(Dataset records begins)

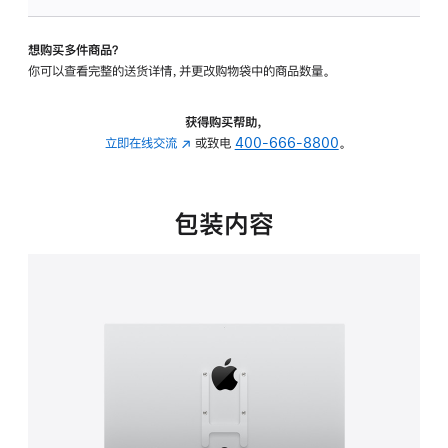
VESA
支
想购买多件商品？
架
你可以查看完整的送货详情，并更改购物袋中的商品数量。
转
换
器
获得购买帮助，
的
立即在线交流
(在
或致电
400-666-8800
。
分
新
期
窗
付
口
包装内容
款
中
选
打
项)
开)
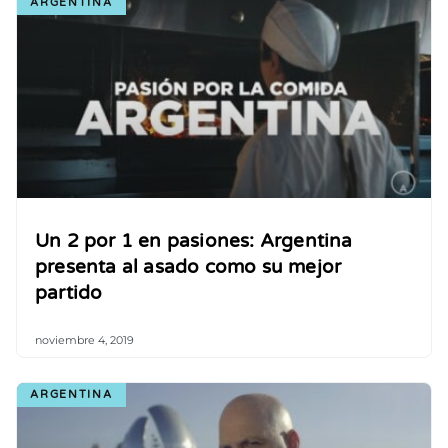
ARGENTINA
Un 2 por 1 en pasiones: Argentina
presenta al asado como su mejor
partido
noviembre 4, 2019
ARGENTINA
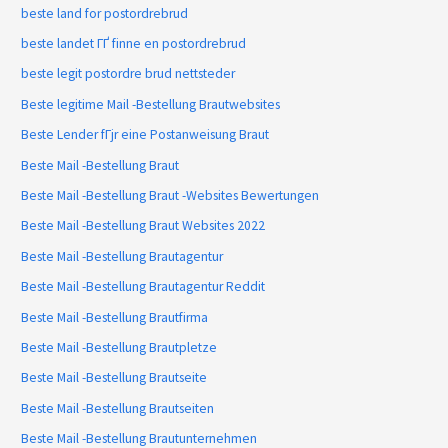
beste land for postordrebrud
beste landet ГҐ finne en postordrebrud
beste legit postordre brud nettsteder
Beste legitime Mail -Bestellung Brautwebsites
Beste Lender fГјr eine Postanweisung Braut
Beste Mail -Bestellung Braut
Beste Mail -Bestellung Braut -Websites Bewertungen
Beste Mail -Bestellung Braut Websites 2022
Beste Mail -Bestellung Brautagentur
Beste Mail -Bestellung Brautagentur Reddit
Beste Mail -Bestellung Brautfirma
Beste Mail -Bestellung Brautpletze
Beste Mail -Bestellung Brautseite
Beste Mail -Bestellung Brautseiten
Beste Mail -Bestellung Brautunternehmen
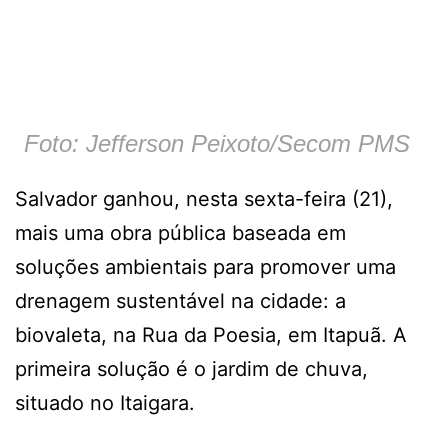
Foto: Jefferson Peixoto/Secom PMS
Salvador ganhou, nesta sexta-feira (21),
mais uma obra pública baseada em
soluções ambientais para promover uma
drenagem sustentável na cidade: a
biovaleta, na Rua da Poesia, em Itapuã. A
primeira solução é o jardim de chuva,
situado no Itaigara.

(Dataset records ends)

## Exercise directions:
Copy each line of the listing that contains the string "Bestellung".

## Output of the task:
Beste legitime Mail -Bestellung Brautwebsites
Beste Mail -Bestellung Braut
Beste Mail -Bestellung Braut -Websites Bewertungen
Beste Mail -Bestellung Braut Websites 2022
Beste Mail -Bestellung Brautagentur
Beste Mail -Bestellung Brautagentur Reddit
Beste Mail -Bestellung Brautfirma
Beste Mail -Bestellung Brautpletze
Beste Mail -Bestellung Brautseite
Beste Mail -Bestellung Brautseiten
Beste Mail -Bestellung Brautunternehmen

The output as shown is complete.